["Followup-To:" header set to sci.electronics.design.]
On Fri, 29 Sep 2006 22:35:46 GMT,
in Msg. said:
In the first sentence of your papere, you say that if the signal is band
limited to fo or less, then a sample frequency of 2fo or more is adequate to
contain completely all the information necessary to recreate the signal. My
understanding from water cooler conservation is that the signal bandwidth must
be strictly less than fo for a sample frequency of 2fo and that the signal
must be infinite in extent to allow perfect reconstruction.
I see it that way as well. A pure sine signal of exactly f_0, sampled at
exactly 2f_0, might come out as all-zero, or as a pulse train with
alternating polarity and an amplitude of anything between 0 and V_p.
There is not enough information to reconstruct the signal in this case.
However, if you sample the same signal at 2f_0+f_e (f_e being very
small, think epsilon), it will come out as a pulse train with
alternating polarity and the amplitude modulated by a beat frequency
f_e.
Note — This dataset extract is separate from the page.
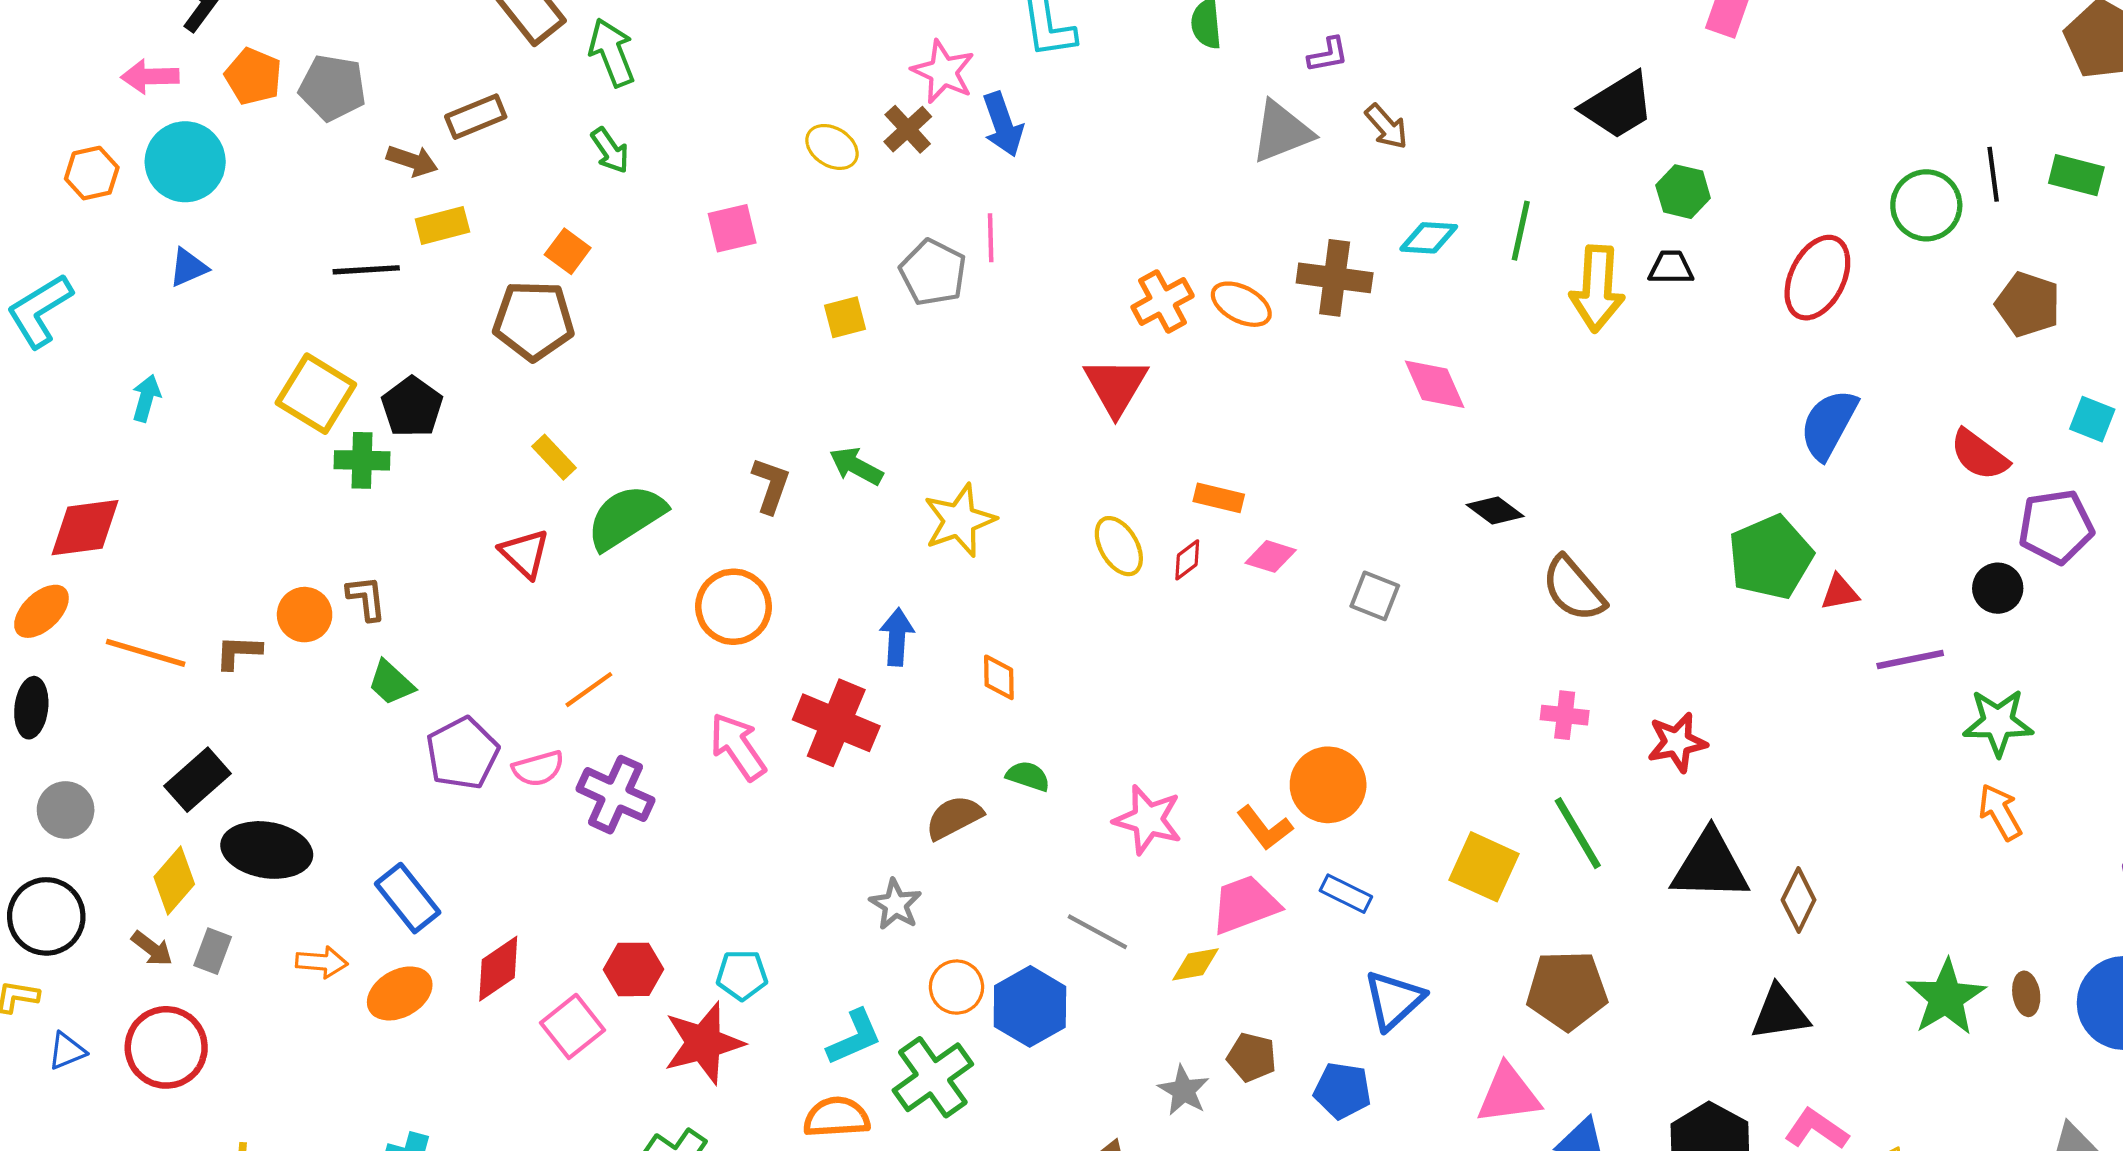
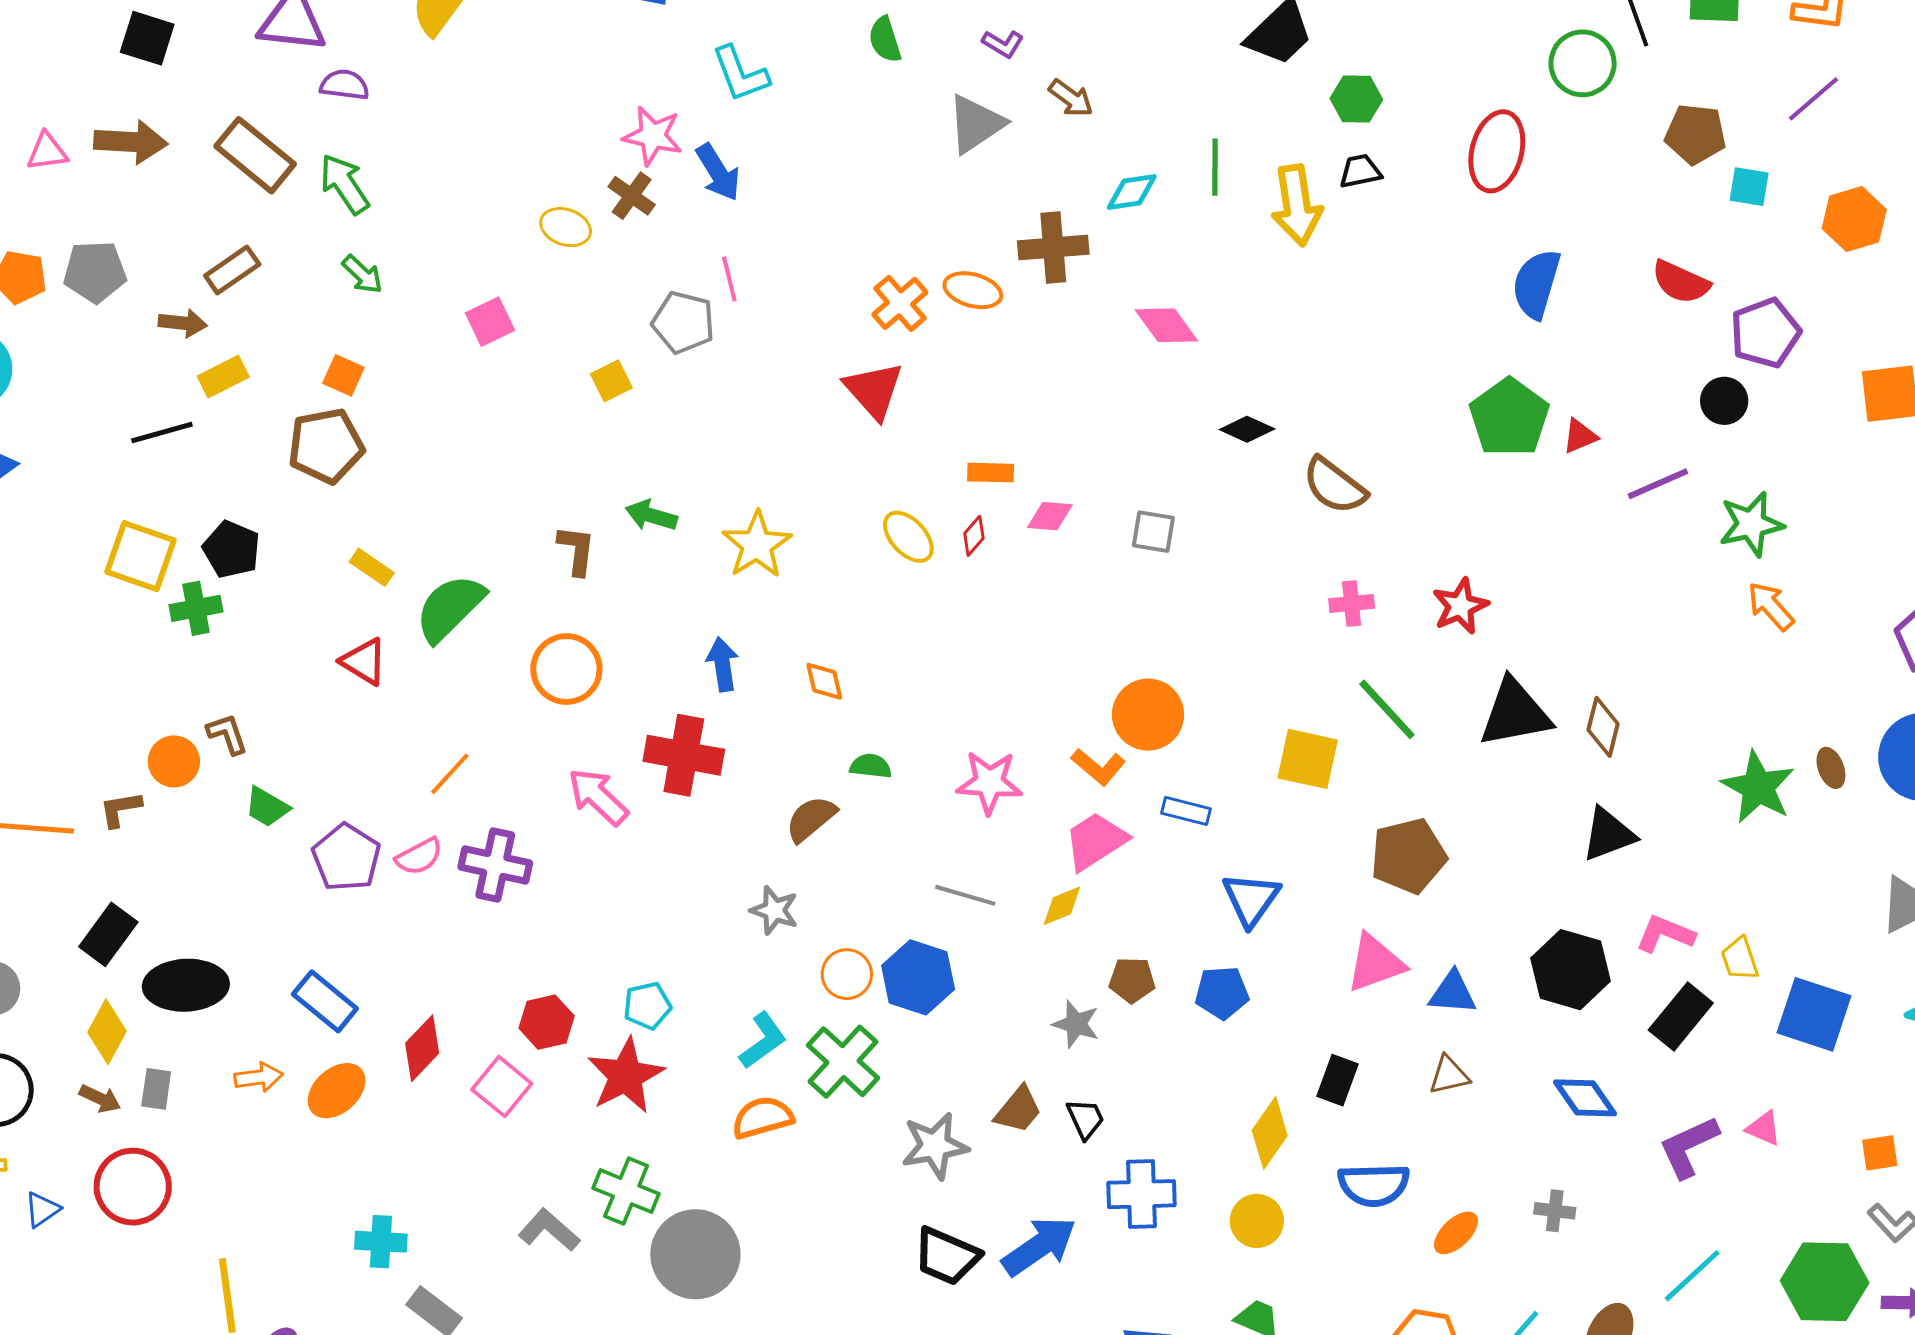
purple L-shape: (1328, 55) -> (1003, 44), turned 54
cyan square: (2092, 419) -> (1749, 187), moved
This would seem to be not enough information to reconstruct the
signal, but in fact that's not true: A f_0 sine is the only possible
input signal because the modulated pulse train contains frequency
components greater than f_0 which couldn't have been in the input signal
(which, as a prerequsitite to Nyquist, is brick-walled at f_0).
So, the way I see it is that the sampling frequency must be strictly
greater than the highest frequency in the input.